# [Task to complete]
Give back each line of the listing below that contains the string "Oliver".

#### Dataset records

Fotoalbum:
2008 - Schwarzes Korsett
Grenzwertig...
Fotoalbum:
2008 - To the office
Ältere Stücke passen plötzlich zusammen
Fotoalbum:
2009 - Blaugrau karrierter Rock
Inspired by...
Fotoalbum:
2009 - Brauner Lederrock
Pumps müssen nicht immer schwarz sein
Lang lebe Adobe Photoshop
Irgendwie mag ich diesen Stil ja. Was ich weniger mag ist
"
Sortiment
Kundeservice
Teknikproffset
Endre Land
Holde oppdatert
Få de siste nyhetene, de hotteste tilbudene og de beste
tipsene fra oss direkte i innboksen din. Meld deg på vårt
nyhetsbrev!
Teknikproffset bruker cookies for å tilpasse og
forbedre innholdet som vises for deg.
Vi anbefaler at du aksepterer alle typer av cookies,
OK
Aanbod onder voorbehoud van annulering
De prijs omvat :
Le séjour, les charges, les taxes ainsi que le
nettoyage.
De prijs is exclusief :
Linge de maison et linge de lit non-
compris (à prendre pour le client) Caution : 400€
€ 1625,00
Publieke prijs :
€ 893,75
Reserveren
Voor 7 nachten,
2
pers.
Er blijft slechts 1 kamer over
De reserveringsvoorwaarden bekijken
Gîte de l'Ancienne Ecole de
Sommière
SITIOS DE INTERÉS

########
#### Dataset records

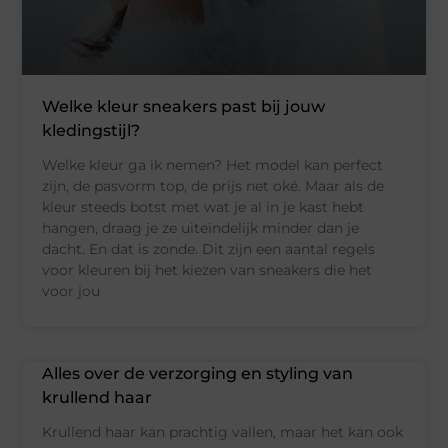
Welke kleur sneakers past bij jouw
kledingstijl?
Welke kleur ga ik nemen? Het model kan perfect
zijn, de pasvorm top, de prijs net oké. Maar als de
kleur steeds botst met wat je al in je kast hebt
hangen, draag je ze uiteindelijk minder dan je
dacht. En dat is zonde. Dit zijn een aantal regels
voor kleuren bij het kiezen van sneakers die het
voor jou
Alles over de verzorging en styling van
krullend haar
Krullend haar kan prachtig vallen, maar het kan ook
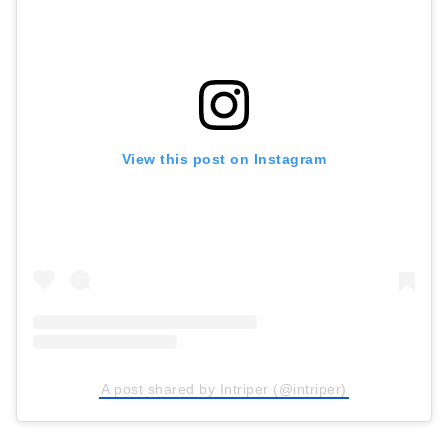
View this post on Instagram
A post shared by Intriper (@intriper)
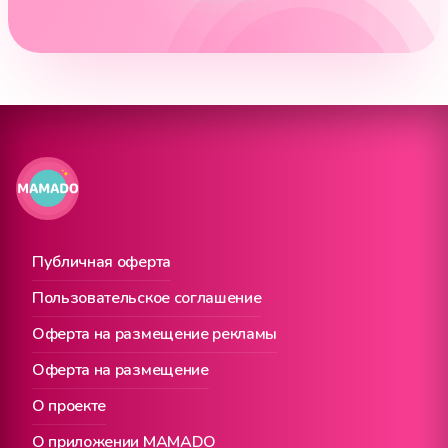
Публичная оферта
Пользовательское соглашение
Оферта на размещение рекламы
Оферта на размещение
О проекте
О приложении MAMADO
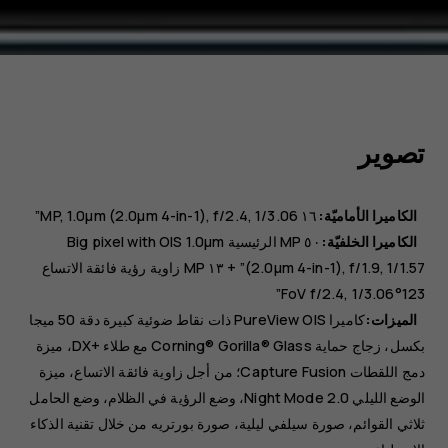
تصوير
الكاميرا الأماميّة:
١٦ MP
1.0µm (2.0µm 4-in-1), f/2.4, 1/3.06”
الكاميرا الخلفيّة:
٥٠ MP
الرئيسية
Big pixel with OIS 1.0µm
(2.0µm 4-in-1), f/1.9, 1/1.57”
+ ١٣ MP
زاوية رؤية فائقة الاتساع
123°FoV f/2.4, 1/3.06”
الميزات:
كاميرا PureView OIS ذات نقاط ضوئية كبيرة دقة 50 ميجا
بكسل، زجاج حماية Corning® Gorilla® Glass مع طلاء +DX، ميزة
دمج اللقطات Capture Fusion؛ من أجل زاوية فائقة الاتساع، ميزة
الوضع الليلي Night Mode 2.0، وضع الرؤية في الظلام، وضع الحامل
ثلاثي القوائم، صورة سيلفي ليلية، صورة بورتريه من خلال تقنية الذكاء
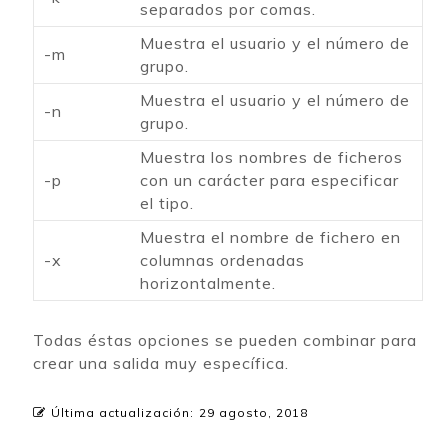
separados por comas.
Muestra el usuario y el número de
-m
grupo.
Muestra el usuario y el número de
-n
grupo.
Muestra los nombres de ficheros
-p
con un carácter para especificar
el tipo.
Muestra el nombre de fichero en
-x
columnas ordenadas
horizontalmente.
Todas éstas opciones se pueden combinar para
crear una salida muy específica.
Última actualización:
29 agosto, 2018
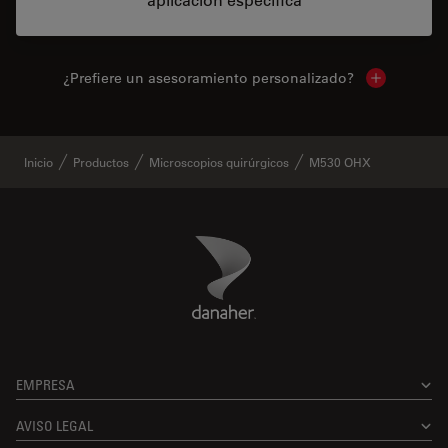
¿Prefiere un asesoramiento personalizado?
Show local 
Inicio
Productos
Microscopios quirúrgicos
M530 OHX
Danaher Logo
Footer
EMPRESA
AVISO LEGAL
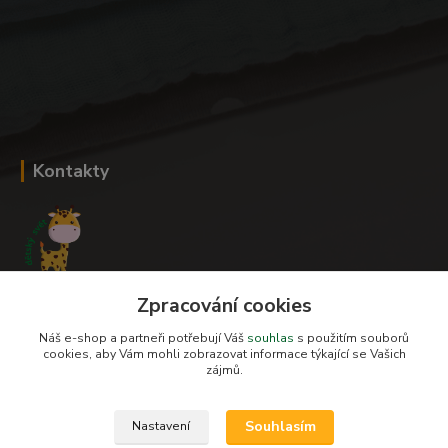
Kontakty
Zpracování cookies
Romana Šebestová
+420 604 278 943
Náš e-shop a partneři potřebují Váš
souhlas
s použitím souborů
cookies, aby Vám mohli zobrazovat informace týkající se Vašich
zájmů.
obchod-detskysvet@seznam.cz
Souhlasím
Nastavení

########
#### Dataset records

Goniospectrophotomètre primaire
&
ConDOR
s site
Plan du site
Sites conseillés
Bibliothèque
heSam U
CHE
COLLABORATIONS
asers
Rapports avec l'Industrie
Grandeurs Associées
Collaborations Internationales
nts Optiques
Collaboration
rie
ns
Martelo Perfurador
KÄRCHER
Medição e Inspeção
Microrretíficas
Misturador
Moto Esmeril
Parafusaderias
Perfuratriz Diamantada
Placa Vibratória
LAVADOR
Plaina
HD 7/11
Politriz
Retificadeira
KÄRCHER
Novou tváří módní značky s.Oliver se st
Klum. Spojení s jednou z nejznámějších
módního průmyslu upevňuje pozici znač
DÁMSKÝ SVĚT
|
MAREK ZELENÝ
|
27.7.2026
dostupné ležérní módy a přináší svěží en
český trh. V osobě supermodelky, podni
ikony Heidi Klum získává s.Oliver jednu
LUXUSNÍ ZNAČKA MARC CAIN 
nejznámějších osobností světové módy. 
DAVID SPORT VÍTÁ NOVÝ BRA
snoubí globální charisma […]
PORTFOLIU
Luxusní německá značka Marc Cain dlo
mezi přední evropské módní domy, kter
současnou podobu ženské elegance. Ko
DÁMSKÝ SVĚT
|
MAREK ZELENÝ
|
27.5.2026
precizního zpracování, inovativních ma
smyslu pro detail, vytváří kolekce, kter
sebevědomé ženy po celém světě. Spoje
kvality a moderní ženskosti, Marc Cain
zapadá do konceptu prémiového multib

########

# [Answer to this problem]
Novou tváří módní značky s.Oliver se st
ikony Heidi Klum získává s.Oliver jednu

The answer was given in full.